═════ Data for this task ═════

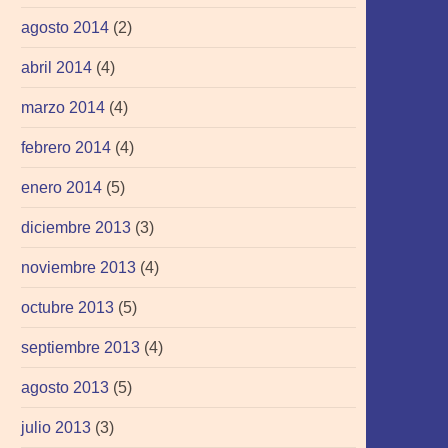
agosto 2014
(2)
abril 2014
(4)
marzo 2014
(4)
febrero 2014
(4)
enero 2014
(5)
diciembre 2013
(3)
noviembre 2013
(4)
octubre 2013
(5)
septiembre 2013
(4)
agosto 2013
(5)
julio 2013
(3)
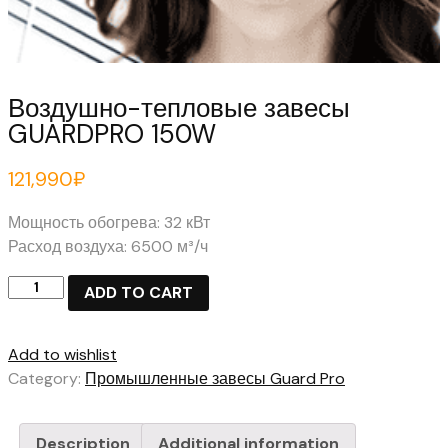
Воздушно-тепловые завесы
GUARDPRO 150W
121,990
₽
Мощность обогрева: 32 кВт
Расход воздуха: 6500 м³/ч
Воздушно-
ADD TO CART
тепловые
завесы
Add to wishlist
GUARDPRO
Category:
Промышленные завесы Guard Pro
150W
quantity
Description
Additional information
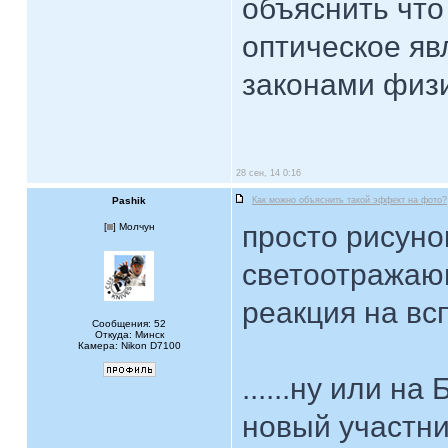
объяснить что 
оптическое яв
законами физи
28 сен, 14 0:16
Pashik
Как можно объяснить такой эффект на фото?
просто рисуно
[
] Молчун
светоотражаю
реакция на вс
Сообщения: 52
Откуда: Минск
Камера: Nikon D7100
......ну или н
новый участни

═════
═════ Data for this task ═════

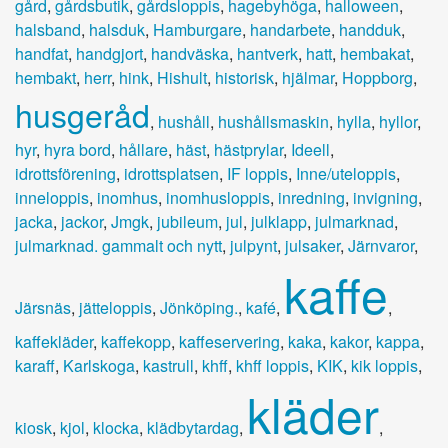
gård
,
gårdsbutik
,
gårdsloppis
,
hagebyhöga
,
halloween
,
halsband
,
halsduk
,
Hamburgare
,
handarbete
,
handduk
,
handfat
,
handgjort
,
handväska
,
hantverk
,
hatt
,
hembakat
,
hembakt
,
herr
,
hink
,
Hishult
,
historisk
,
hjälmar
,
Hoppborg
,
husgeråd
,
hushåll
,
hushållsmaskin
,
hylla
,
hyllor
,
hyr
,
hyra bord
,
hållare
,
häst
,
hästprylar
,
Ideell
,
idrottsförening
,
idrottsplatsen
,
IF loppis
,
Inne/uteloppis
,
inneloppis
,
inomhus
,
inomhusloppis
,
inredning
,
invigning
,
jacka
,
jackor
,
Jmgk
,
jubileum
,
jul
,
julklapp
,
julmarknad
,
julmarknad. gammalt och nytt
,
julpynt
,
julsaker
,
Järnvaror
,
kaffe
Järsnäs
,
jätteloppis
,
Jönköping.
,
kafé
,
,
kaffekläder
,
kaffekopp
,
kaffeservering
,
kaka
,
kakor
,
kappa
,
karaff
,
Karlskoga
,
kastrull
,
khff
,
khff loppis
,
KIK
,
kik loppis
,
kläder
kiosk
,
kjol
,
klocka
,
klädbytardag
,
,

═════

Instructions to follow
Across the listing above, report every line where "завесы" occurs.

Response
Воздушно-тепловые завесы
завесы
Промышленные завесы Guard Pro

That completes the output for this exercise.